TASK STATEMENT> Each line holding the string "súborov" is to be copied from the data.

(Page-level text extractions)
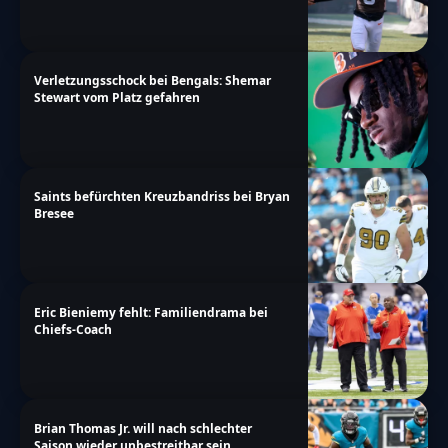
Verletzungsschock bei Bengals: Shemar
Stewart vom Platz gefahren
Saints befürchten Kreuzbandriss bei Bryan
Bresee
Eric Bieniemy fehlt: Familiendrama bei
Chiefs-Coach
Brian Thomas Jr. will nach schlechter
Saison wieder unbestreitbar sein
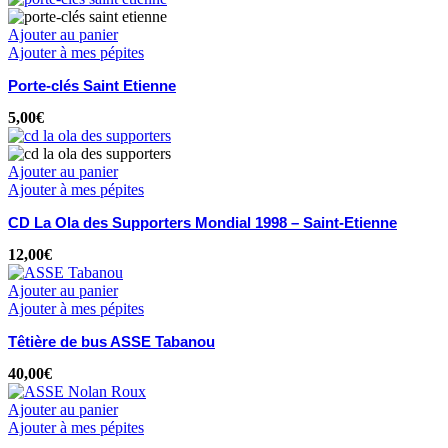
Ajouter au panier
Ajouter à mes pépites
Porte-clés Saint Etienne
5,00
€
Ajouter au panier
Ajouter à mes pépites
CD La Ola des Supporters Mondial 1998 – Saint-Etienne
12,00
€
Ajouter au panier
Ajouter à mes pépites
Têtière de bus ASSE Tabanou
40,00
€
Ajouter au panier
Ajouter à mes pépites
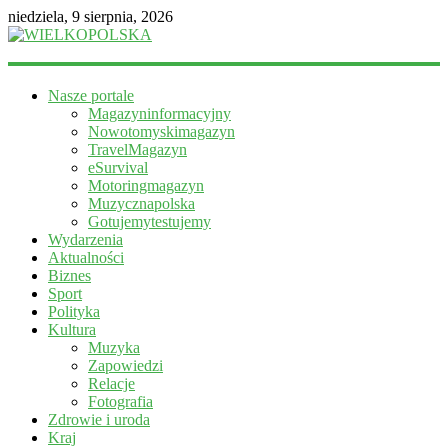
niedziela, 9 sierpnia, 2026
WIELKOPOLSKA
Nasze portale
Magazyn
Magazyninformacyjny
informacyjny
Nowotomyskimagazyn
TravelMagazyn
eSurvival
Motoringmagazyn
Muzycznapolska
Gotujemytestujemy
Wydarzenia
Aktualności
Biznes
Sport
Polityka
Kultura
Muzyka
Zapowiedzi
Relacje
Fotografia
Zdrowie i uroda
Kraj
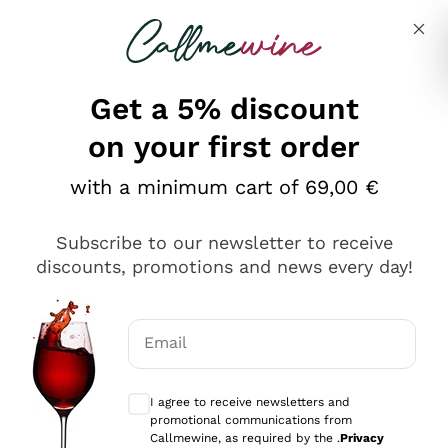
Skip to content
Describe what you are looking for
Get a 5% discount
on your first order
Ottimo
with a minimum cart of 69,00 €
4,5
/5
2.552
Subscribe to our newsletter to receive
recensioni
discounts, promotions and news every day!
Le nostre recensioni a 4 e 5 stelle.
Clicca qui per leggerle tutte >
Email
Precedente
Successivo
Optional consents to receive communicat
I agree to receive newsletters and
Oggi
promotional communications from
Ottima facilità di acquisto sul sito e consegna
Callmewine, as required by the .
Privacy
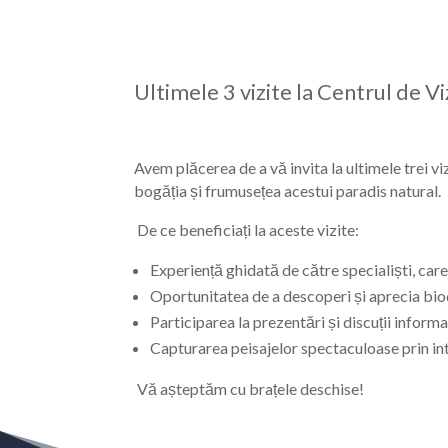
Ultimele 3 vizite la Centrul de V
Avem plăcerea de a vă invita la ultimele trei 
bogăția și frumusețea acestui paradis natural.
De ce beneficiați la aceste vizite:
Experiență ghidată de către specialiști, ca
Oportunitatea de a descoperi și aprecia biod
Participarea la prezentări și discuții inform
Capturarea peisajelor spectaculoase prin int
Vă așteptăm cu brațele deschise!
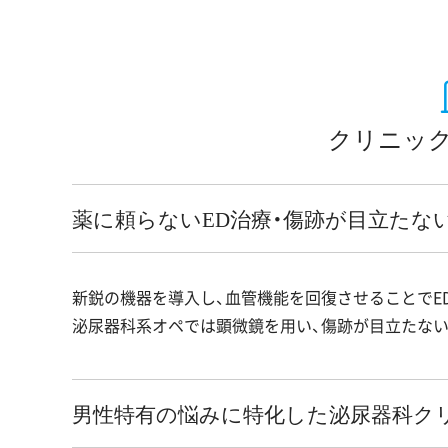
クリニック
薬に頼らないED治療・傷跡が目立たな
新鋭の機器を導入し、血管機能を回復させることでE
泌尿器科系オペでは顕微鏡を用い、傷跡が目立たない
男性特有の悩みに特化した泌尿器科ク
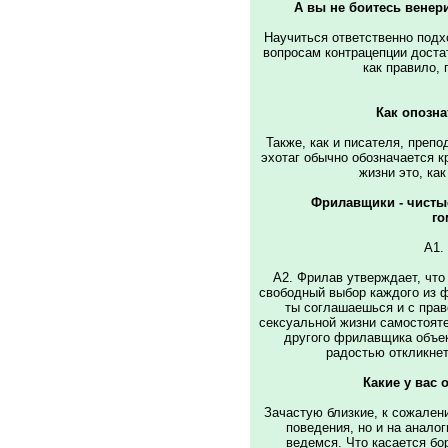
А вы не боитесь венер
Hаучиться ответственно подхо
вопросам контрацепции доста
как правило, 
Как опозн
Также, как и писателя, препо
эхотаг обычно обозначается к
жизни это, как
Фрилавщики - чисты
го
A1. 
A2. Фрилав утверждает, что
свободный выбор каждого из 
ты соглашаешься и с пра
сексуальной жизни самостоят
другого фрилавщика объек
радостью откликнет
Какие у вас
Зачастую близкие, к сожален
поведения, но и на анало
ведемся. Что касается бор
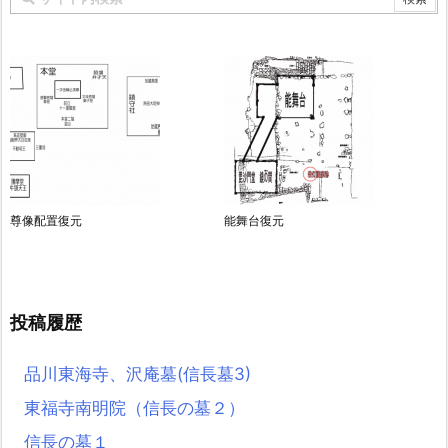
尊像配置復元
能舞台復元
投稿履歴
品川東海寺、沢庵墓(信長墓3)
東福寺南明院（信長の墓２）
信長の墓１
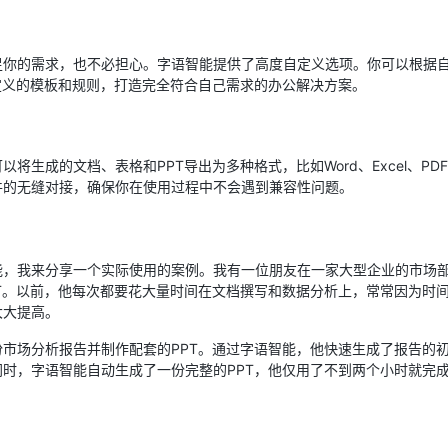
足你的需求，也不必担心。字语智能提供了高度自定义选项。你可以根据
定义的模板和规则，打造完全符合自己需求的办公解决方案。
将生成的文档、表格和PPT导出为多种格式，比如Word、Excel、PD
件的无缝对接，确保你在使用过程中不会遇到兼容性问题。
能，我来分享一个实际使用的案例。我有一位朋友在一家大型企业的市场
T。以前，他每次都要花大量时间在文档撰写和数据分析上，常常因为时
大大提高。
市场分析报告并制作配套的PPT。通过字语智能，他快速生成了报告的初
时，字语智能自动生成了一份完整的PPT，他仅用了不到两个小时就完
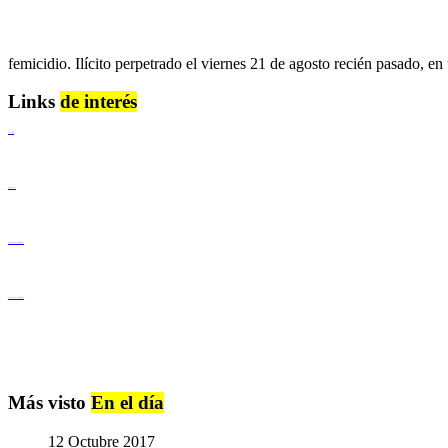
femicidio. Ilícito perpetrado el viernes 21 de agosto recién pasado, e
Links
de interés
Lenguaje Claro
Derechos Humanos
Igualdad de Género y No Discriminación
Igualdad de Género y No Discriminación
Más visto
En el día
12 Octubre 2017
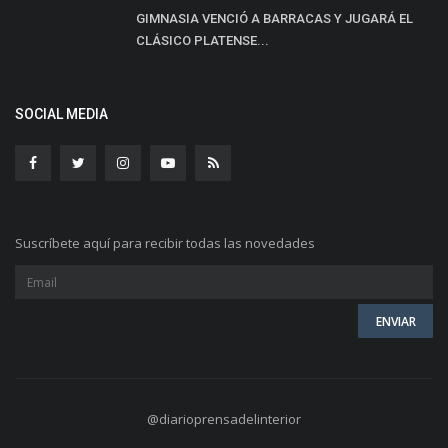
GIMNASIA VENCIÓ A BARRACAS Y JUGARÁ EL
CLÁSICO PLATENSE...
SOCIAL MEDIA
Suscríbete aquí para recibir todas las novedades
@diarioprensadelinterior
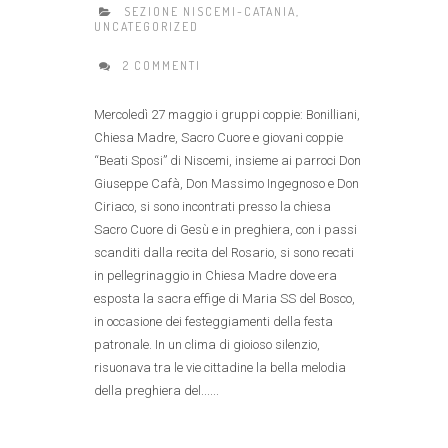
SEZIONE NISCEMI-CATANIA
,
UNCATEGORIZED
2 COMMENTI
Mercoledì 27 maggio i gruppi coppie: Bonilliani,
Chiesa Madre, Sacro Cuore e giovani coppie
“Beati Sposi” di Niscemi, insieme ai parroci Don
Giuseppe Cafà, Don Massimo Ingegnoso e Don
Ciriaco, si sono incontrati presso la chiesa
Sacro Cuore di Gesù e in preghiera, con i passi
scanditi dalla recita del Rosario, si sono recati
in pellegrinaggio in Chiesa Madre dove era
esposta la sacra effige di Maria SS del Bosco,
in occasione dei festeggiamenti della festa
patronale. In un clima di gioioso silenzio,
risuonava tra le vie cittadine la bella melodia
della preghiera del......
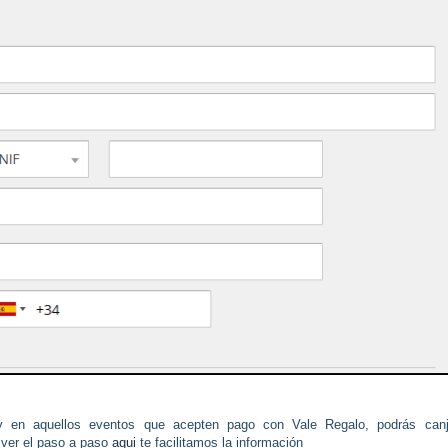
 en aquellos eventos que acepten pago con Vale Regalo, podrás canj
 ver el paso a paso
aqui
te facilitamos la información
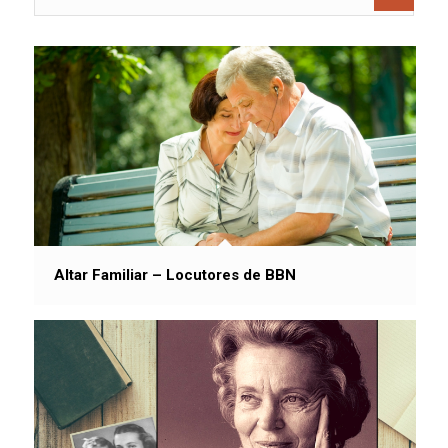
Altar Familiar – Locutores de BBN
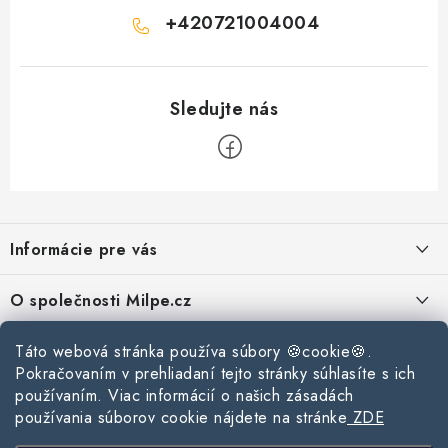
+420721004004
Z
á
Informácie pre vás
p
ä
Reklamace a vrácení zboží
O společnosti Milpe.cz
t
Zásady používania súborov cookie
i
Často sa nás pýtate
Kontakty
Táto webová stránka používa súbory 🍪cookie🍪.
e
Podmínky ochrany osobních údajů
Pokračovaním v prehliadaní tejto stránky súhlasíte s ich
O spoločnosti Milpe
Kontaktné informácie
používaním. Viac informácií o našich zásadách
Stavebný blog
Obchodní podmínky
používania súborov cookie nájdete na stránke
ZDE
Mapa webu Milpe.sk
O spoločnosti Milpe
Ako vybrať správnu difúznu fóliu pre strechu?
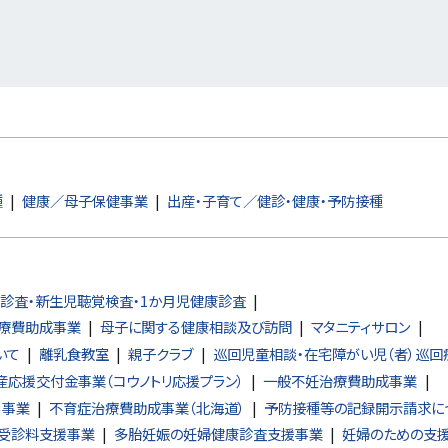
種
健康／母子保健事業
出産・子育て／健診・健康・予防接種
診査・新生児聴覚検査・1か月児健康診査
療費助成事業
母子に関する健康相談及び訪問
マタニティサロン
いて
離乳食教室
親子クラブ
巡回児童相談・在宅障がい児（者）巡回
産応援交付金事業（コウノトリ応援プラン）
一般不妊治療費助成事業
」事業
不育症治療費助成事業（北海道）
予防接種等の記録開示請求に
受診料支援事業
多胎妊娠の妊婦健康診査支援事業
妊婦のための支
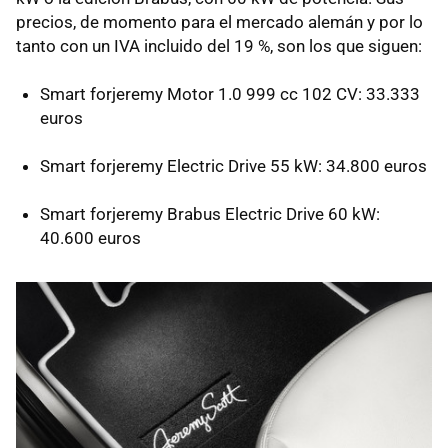
precios, de momento para el mercado alemán y por lo
tanto con un IVA incluido del 19 %, son los que siguen:
Smart forjeremy Motor 1.0 999 cc 102 CV: 33.333
euros
Smart forjeremy Electric Drive 55 kW: 34.800 euros
Smart forjeremy Brabus Electric Drive 60 kW:
40.600 euros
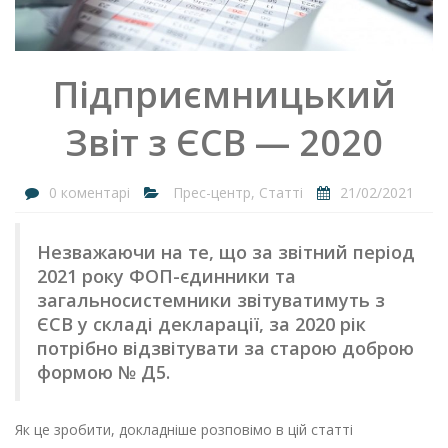
Підприємницький
Звіт з ЄСВ — 2020
0 коментарі
Прес-центр
,
Статті
21/02/2021
Незважаючи на те, що за звітний період
2021 року ФОП-єдинники та
загальносистемники звітуватимуть з
ЄСВ у складі декларації, за 2020 рік
потрібно відзвітувати за старою доброю
формою № Д5.
Як це зробити, докладніше розповімо в цій статті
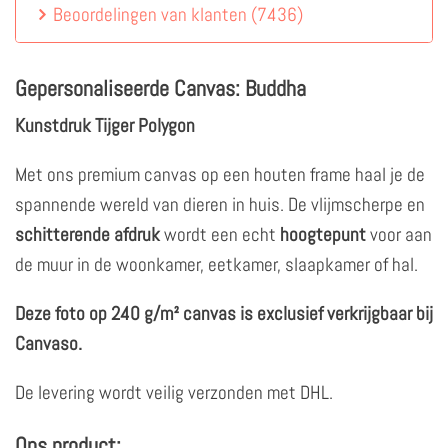
Beoordelingen van klanten
(
7436
)
Gepersonaliseerde Canvas: Buddha
Kunstdruk Tijger Polygon
Met ons premium canvas op een houten frame haal je de
spannende wereld van dieren in huis. De vlijmscherpe en
schitterende afdruk
wordt een echt
hoogtepunt
voor aan
de muur in de woonkamer, eetkamer, slaapkamer of hal.
Deze foto op 240 g/m² canvas is exclusief verkrijgbaar bij
Canvaso.
De levering wordt veilig verzonden met DHL.
Ons product:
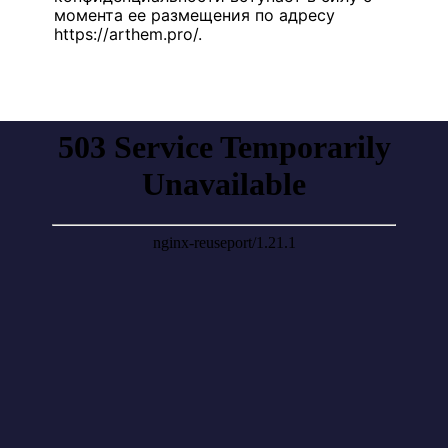
момента ее размещения по адресу
https://arthem.pro/.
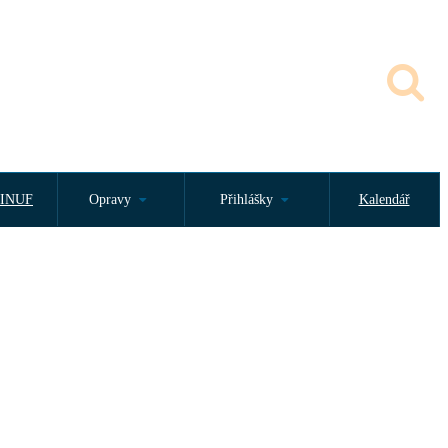
INUF
Opravy
Přihlášky
Kalendář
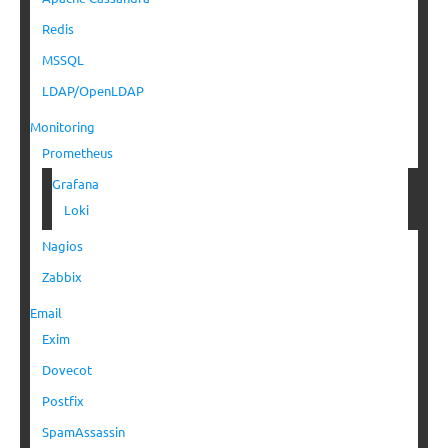
Redis
MSSQL
LDAP/OpenLDAP
Monitoring
Prometheus
Grafana
Loki
Nagios
Zabbix
Email
Exim
Dovecot
Postfix
SpamAssassin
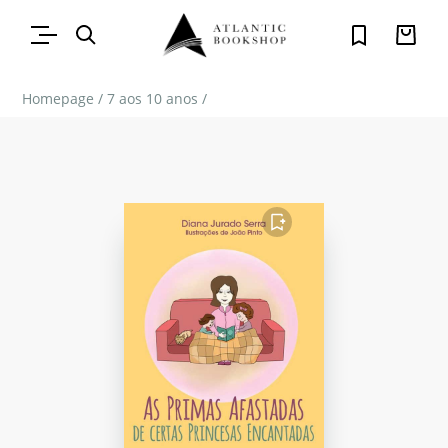
Homepage
/
7 aos 10 anos
/
FAVORITO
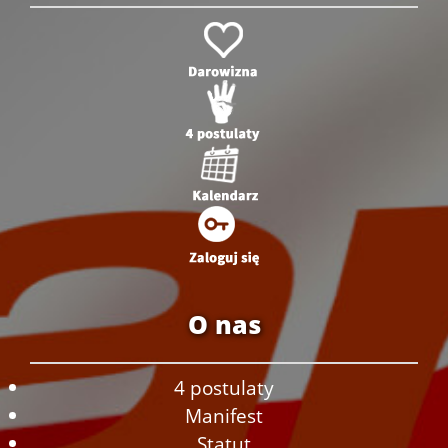
O nas
4 postulaty
Manifest
Statut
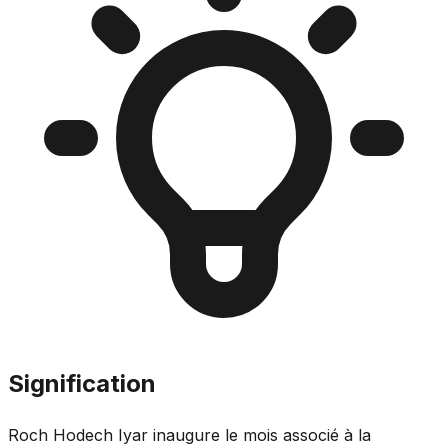
Signification
Roch Hodech Iyar inaugure le mois associé à la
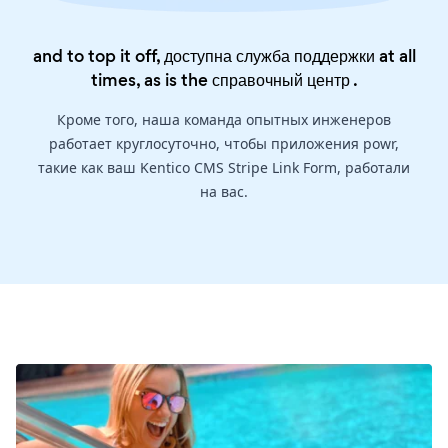
and to top it off, доступна служба поддержки at all
times, as is the
справочный центр
.
Кроме того, наша команда опытных инженеров
работает круглосуточно, чтобы приложения powr,
такие как ваш Kentico CMS Stripe Link Form, работали
на вас.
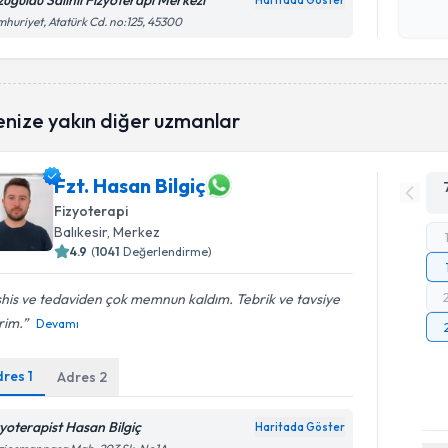
zügüldü Salihli Fizyoterapi Merkezi
Haritada Göster
Kişisel
huriyet, Atatürk Cd. no:125, 45300
okudum
işlenm
enize yakın diğer uzmanlar
Fzt. Hasan Bilgiç
Fizyoterapi
Balıkesir
, Merkez
4.9
(
1041
Değerlendirme)
his ve tedaviden çok memnun kaldım. Tebrik ve tavsiye
rim.
Devamı
dres
1
Adres
2
zyoterapist Hasan Bilgiç
Haritada Göster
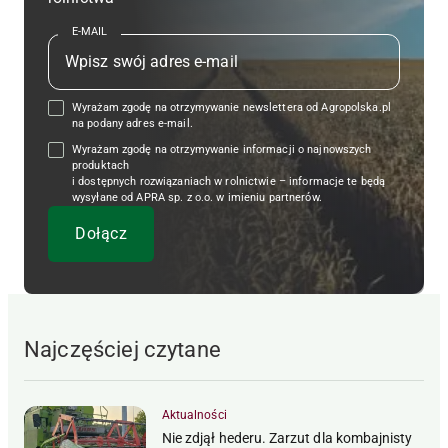
E-MAIL
Wyrażam zgodę na otrzymywanie newslettera od Agropolska.pl
na podany adres e-mail.
Wyrażam zgodę na otrzymywanie informacji o najnowszych
produktach
i dostępnych rozwiązaniach w rolnictwie – informacje te będą
wysyłane od APRA sp. z o.o. w imieniu partnerów.
Najczęściej czytane
Aktualności
Nie zdjął hederu. Zarzut dla kombajnisty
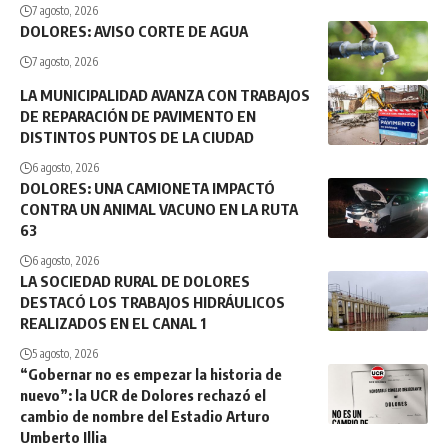
7 agosto, 2026
DOLORES: AVISO CORTE DE AGUA
7 agosto, 2026
LA MUNICIPALIDAD AVANZA CON TRABAJOS
DE REPARACIÓN DE PAVIMENTO EN
DISTINTOS PUNTOS DE LA CIUDAD
6 agosto, 2026
DOLORES: UNA CAMIONETA IMPACTÓ
CONTRA UN ANIMAL VACUNO EN LA RUTA
63
6 agosto, 2026
LA SOCIEDAD RURAL DE DOLORES
DESTACÓ LOS TRABAJOS HIDRÁULICOS
REALIZADOS EN EL CANAL 1
5 agosto, 2026
“Gobernar no es empezar la historia de
nuevo”: la UCR de Dolores rechazó el
cambio de nombre del Estadio Arturo
Umberto Illia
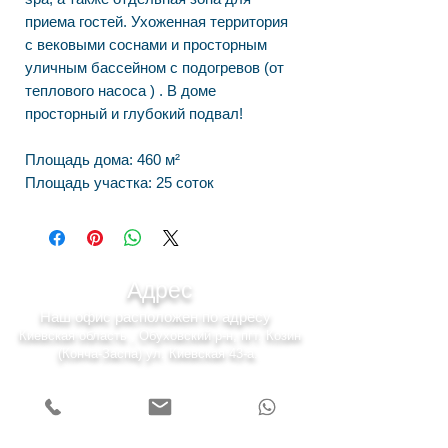
приема гостей. Ухоженная территория
с вековыми соснами и просторным
уличным бассейном с подогревов (от
теплового насоса ) . В доме
просторный и глубокий подвал!
Площадь дома: 460 м²
Площадь участка: 25 соток
Адрес
Наш офис расположен по адресу
Киевская область , Обуховский р-н, пгт. Козин
(Конча-Заспа) ул. Киевская 43-а.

REPLY TO THE TASK>
Zásady používania súborov cookie
používania súborov cookie nájdete na stránke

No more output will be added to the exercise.